Given that ParaSail is implemented in Ada and according to
Ada is really hard/"impossible" to bootstrap by starting from C, then I do not see, how Ada or ParaSail could possibly survive in the long term.
On top of that there is the general problem of bootstrapping build systems. Not just gprbuild. A citation from
"
gprbuild needs gprbuild to build...
"
And as if that weren't enough, there's the a bit less talked potential problem that MAY BE in the future the x86/AMD64 virtual appliances, which might be used for packaging Ada/ParaSail/gprbuild/and_alike, MIGHT not be properly runnable on RISC-V or whatever else exists then. I've been looking at the various retro-computer-simulator projects with quit an interest to get an idea, what kind of problems they have for running the simulators of the old machines and so far they all have been "cheating" by running simulators of old and slow computers at "modern" CPUs, were a single core is _at_least_
2GHz / 50MHz = 2000MHz / 50MHz = 40
times faster than the original CPU and the whole simulated computer fits into RAM, the modern CPU can use SIMD instructions and have other forms of acceleration features like out-of-order-execution, etc. I suspect that this is not going to be the case with year 2022 x86/AMD64 virtual appliances on future general purpose computers, unless the future general purpose computer has some kind of FPGA based accelerator like the MiSTer retro-console does
(Some random intro that I found in 2 minutes,
"MiSTer FPGA - How to build & configure, demo, cost, and pros/cons
")
As of 2022 the issues with FPGAs seems to be that the manufacturers tend to keep their documentation hidden, except one German company that received German government money for giving Europe more autonomy in the production/availability of FPGAs
but their FPGA size is roughly suitable only for a bit fancier microcontroller/MCU and as of 2022_11 costs about 10 times as much as its competitors products with similar capacity. But, it's a start and may be at some point ordinary consumers and small businesses are willing to pay about 1k€ for a CPU-simulation-accelerator that is supported by open source tools
As of 2022_11 the German company has a total global monopoly for such hardware application, because the Chinese do not bother to offer English documentation and the Americans(Xilinx/Intel-Altera, etc.) keep the specifications of their FPGAs a secret, probably to extort FPGA design software license fees from mega-corporations. Besides, in the U.S. the patent system with the software patents and all is so awful that no small company can really come up with anything really good and novel without being sued to oblivion, so may be there would not even be a market for large FPGAs other than the big corporations with big juridical departments. Between mega-corporations there's also the issue that why to show technical solutions to one's competitor's patent lawyers? Start-ups in Silicon Valley can get by by not really selling anything that much before being acquired by some mega-corporation, so they just do not expose themselves to lawsuits that much or are an unattractive or irrelevant target.
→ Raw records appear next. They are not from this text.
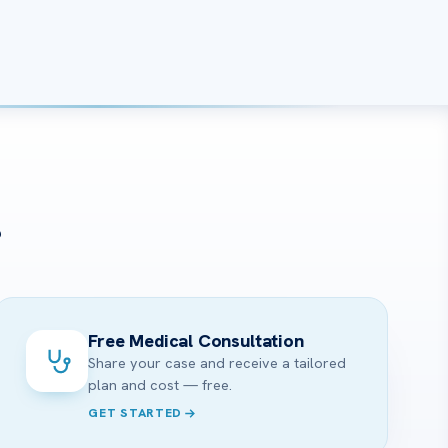
?
Free Medical Consultation
Share your case and receive a tailored
plan and cost — free.
GET STARTED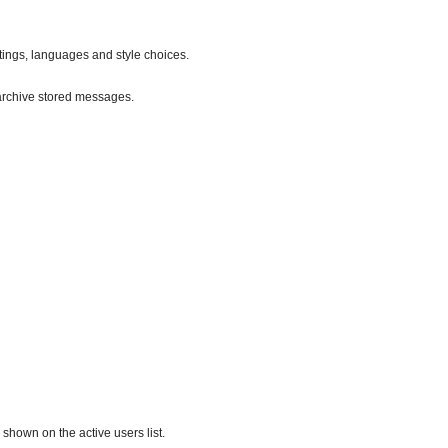
ttings, languages and style choices.
archive stored messages.
hown on the active users list.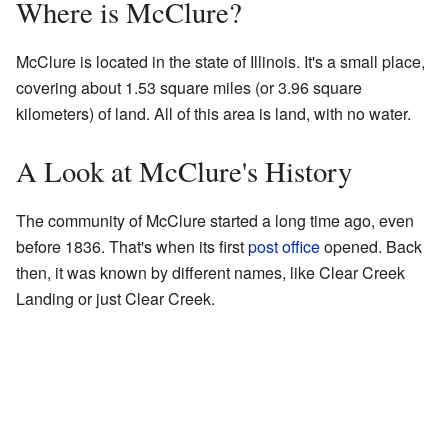
Where is McClure?
McClure is located in the state of Illinois. It's a small place,
covering about 1.53 square miles (or 3.96 square
kilometers) of land. All of this area is land, with no water.
A Look at McClure's History
The community of McClure started a long time ago, even
before 1836. That's when its first
post office
opened. Back
then, it was known by different names, like Clear Creek
Landing or just Clear Creek.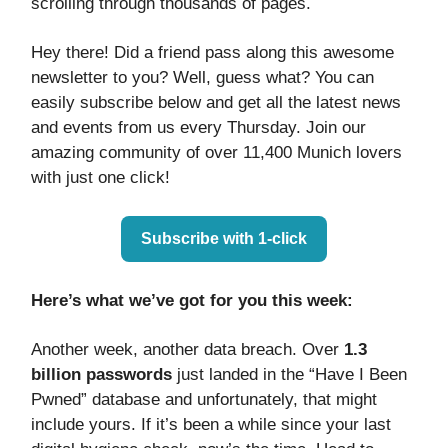
scrolling through thousands of pages.
Hey there! Did a friend pass along this awesome
newsletter to you? Well, guess what? You can
easily subscribe below and get all the latest news
and events from us every Thursday. Join our
amazing community of over 11,400 Munich lovers
with just one click!
Subscribe with 1-click
Here’s what we’ve got for you this week:
Another week, another data breach. Over
1.3
billion passwords
just landed in the “Have I Been
Pwned” database and unfortunately, that might
include yours. If it’s been a while since your last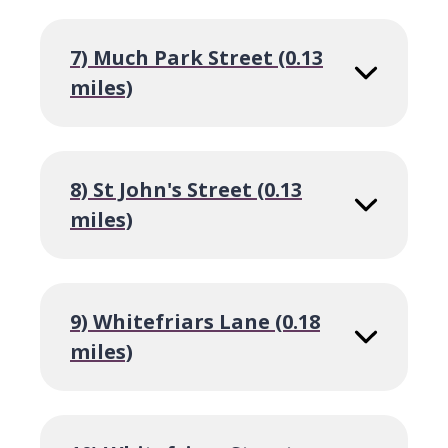
7) Much Park Street (0.13
miles)
8) St John's Street (0.13
miles)
9) Whitefriars Lane (0.18
miles)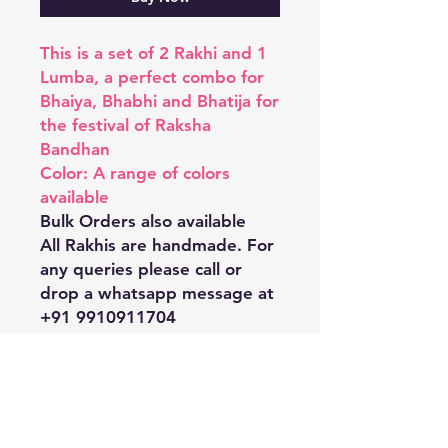
This is a set of 2 Rakhi and 1
Lumba, a perfect combo for
Bhaiya, Bhabhi and Bhatija for
the festival of Raksha
Bandhan
Color: A range of colors
available
Bulk Orders also available
All Rakhis are handmade. For
any queries please call or
drop a whatsapp message at
+91 9910911704
Shipping & Returns
Store Policy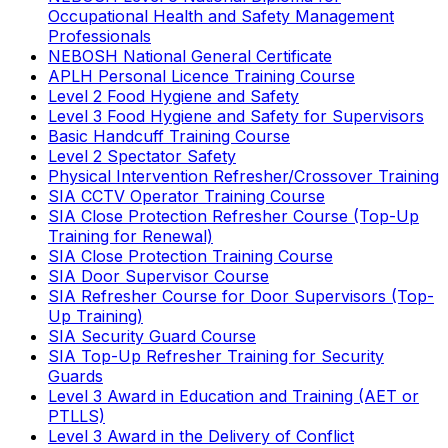
Occupational Health and Safety Management
Professionals
NEBOSH National General Certificate
APLH Personal Licence Training Course
Level 2 Food Hygiene and Safety
Level 3 Food Hygiene and Safety for Supervisors
Basic Handcuff Training Course
Level 2 Spectator Safety
Physical Intervention Refresher/Crossover Training
SIA CCTV Operator Training Course
SIA Close Protection Refresher Course (Top-Up
Training for Renewal)
SIA Close Protection Training Course
SIA Door Supervisor Course
SIA Refresher Course for Door Supervisors (Top-
Up Training)
SIA Security Guard Course
SIA Top-Up Refresher Training for Security
Guards
Level 3 Award in Education and Training (AET or
PTLLS)
Level 3 Award in the Delivery of Conflict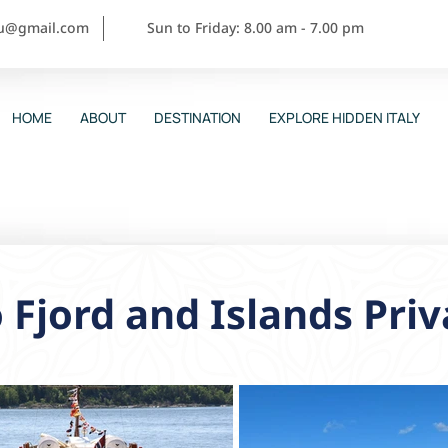
ou@gmail.com
Sun to Friday: 8.00 am - 7.00 pm
HOME
ABOUT
DESTINATION
EXPLORE HIDDEN ITALY
 Fjord and Islands Priv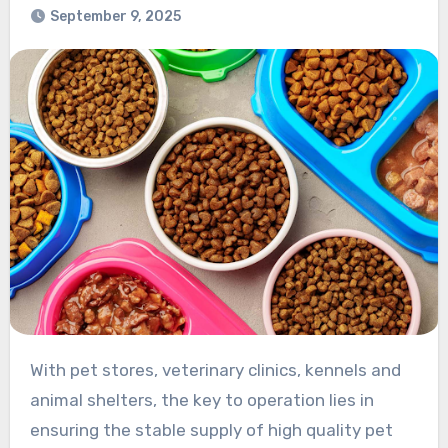
September 9, 2025
With pet stores, veterinary clinics, kennels and
animal shelters, the key to operation lies in
ensuring the stable supply of high quality pet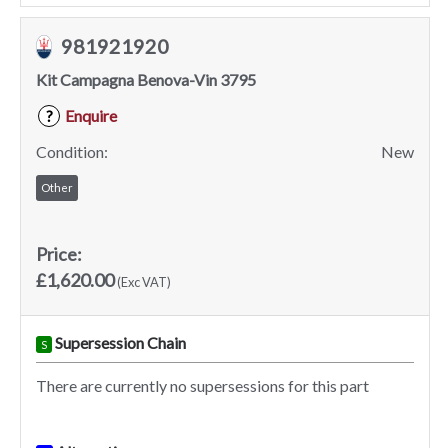
981921920
Kit Campagna Benova-Vin 3795
Enquire
?
Condition:
New
Other
Price:
£1,620.00
(Exc VAT)
Supersession Chain
S
There are currently no supersessions for this part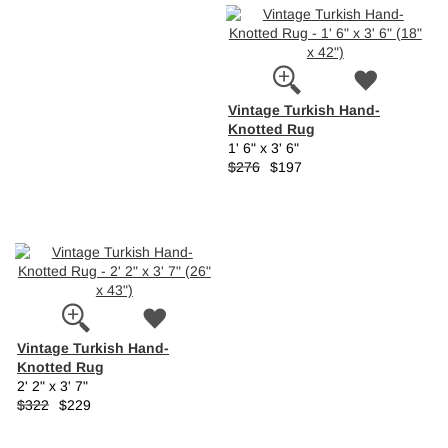
Vintage Turkish Hand-
Knotted Rug
1' 6" x 3' 6"
$276
$197
Vintage Turkish Hand-
Knotted Rug
2' 2" x 3' 7"
$322
$229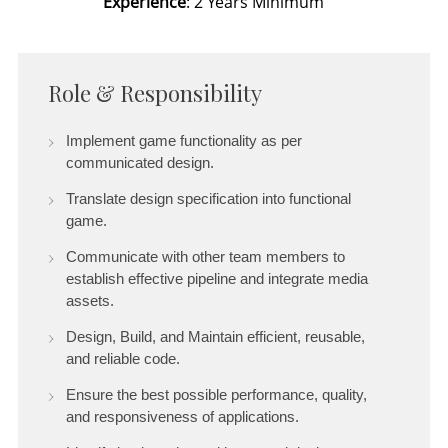
Experience
: 2 Years Minimum
Role & Responsibility
Implement game functionality as per
communicated design.
Translate design specification into functional
game.
Communicate with other team members to
establish effective pipeline and integrate media
assets.
Design, Build, and Maintain efficient, reusable,
and reliable code.
Ensure the best possible performance, quality,
and responsiveness of applications.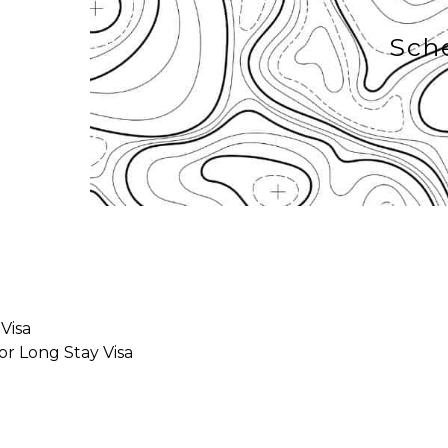
Sch
 Visa
for Long Stay Visa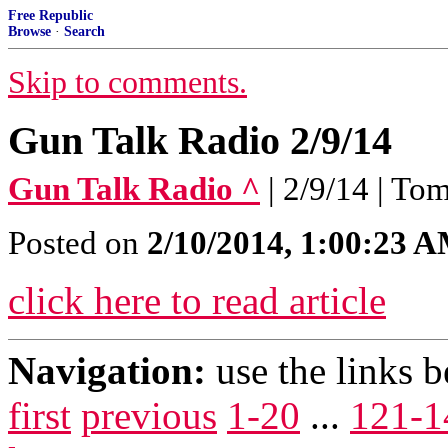
Free Republic
Browse
·
Search
Skip to comments.
Gun Talk Radio 2/9/14
Gun Talk Radio ^
| 2/9/14 | T
Posted on
2/10/2014, 1:00:23 
click here to read article
Navigation:
use the links 
first
previous
1-20
...
121-1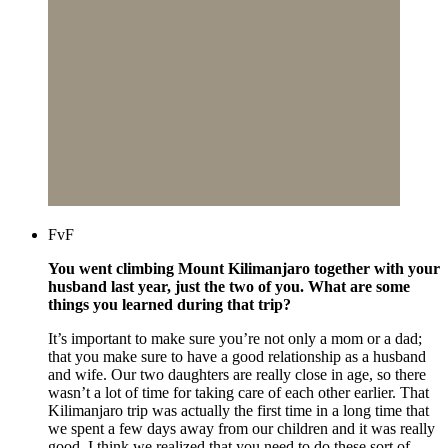
FvF
You went climbing Mount Kilimanjaro together with your
husband last year, just the two of you. What are some
things you learned during that trip?
It’s important to make sure you’re not only a mom or a dad;
that you make sure to have a good relationship as a husband
and wife. Our two daughters are really close in age, so there
wasn’t a lot of time for taking care of each other earlier. That
Kilimanjaro trip was actually the first time in a long time that
we spent a few days away from our children and it was really
good. I think we realized that you need to do these sort of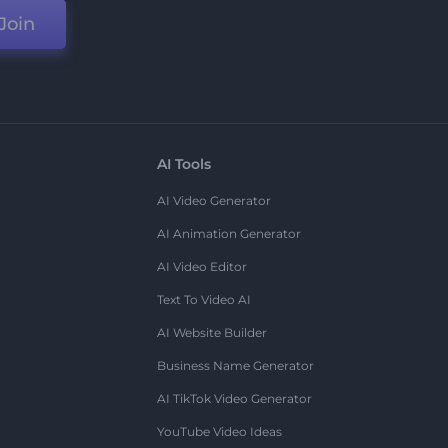
Join
AI Tools
AI Video Generator
AI Animation Generator
AI Video Editor
Text To Video AI
AI Website Builder
Business Name Generator
AI TikTok Video Generator
YouTube Video Ideas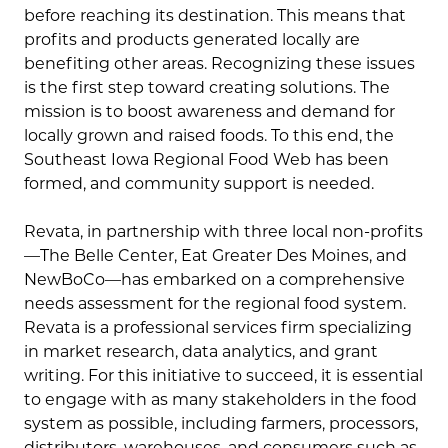
before reaching its destination. This means that
profits and products generated locally are
benefiting other areas. Recognizing these issues
is the first step toward creating solutions. The
mission is to boost awareness and demand for
locally grown and raised foods. To this end, the
Southeast Iowa Regional Food Web has been
formed, and community support is needed.
Revata, in partnership with three local non-profits
—The Belle Center, Eat Greater Des Moines, and
NewBoCo—has embarked on a comprehensive
needs assessment for the regional food system.
Revata is a professional services firm specializing
in market research, data analytics, and grant
writing. For this initiative to succeed, it is essential
to engage with as many stakeholders in the food
system as possible, including farmers, processors,
distributors, warehouses, and consumers such as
Actually, there is a solution, how to overcome the problems of U.S. patent system without totally eliminating/dismantling it. The solution is VAT-like "general patent tax", which would buy a license to all existing patents and the U.S. patent office would be responsible for redistributing it to the patent holders and for having the law-suits with the patent-holders. Patent departments of American universities would be happy, megacorporations like Intel and AMD would hate that arrangement, because it allows actual competition to the market and they can not just sue small CPU-start-ups to oblivion, the whole West would be better off during the preparation for the Chinese-West war. I actually wrote this idea to a YouTube comments section under some Washington-think-tank presentation, where the U.S. Patent Office heads were doing lobbying and expressing their "concerns" about "American innovation", but that idea got censored out, literally erased by a moderator. I never looked at any of the presentations of that think-tank after that. One of the fundamental issues with the classical patent system is that it really ignores the fact that new technologies are developed by using old technologies and new things have technology wise dependencies, which have dependencies, which have dependencies, etc. Keeping track of all of those dependencies is a major bureaucratic burden, but the "patent-tax" system would solve it by distributing all patent-tax-money of company X to everybody, who claim that the company X uses their patent covered technologies. If the U.S. patent office took 1% commission fee of that re-distribution activity, then they could really be "swimming in bonuses" in the patent office. But, for some reason, they do not want to swim in money and they sure do not care about technological advancements in America. So, Europe is the West's only chance for hardware innovation. Even the RISC-V foundation moved to Europe and the RISC-V is an absolute gemstone of the U.S. academic work.
Oh well, the summary of my current post is that FPGAs are needed for running virtual appliances and virtual appliances are needed for running badly bootstrappable software like Ada and ParaSail, unless there is some strategy change, where it is acknowledged that actual bootstrapping starts from some simpler sub-set of C language or at least from some old standard C, may be C99. Like
C99 -> (C++ + LLVM + Ada95 + gprbuild + other_build_dependencies) -> ParaSail
Thank You for reading my post and thank You for answers(if there are some posted to it).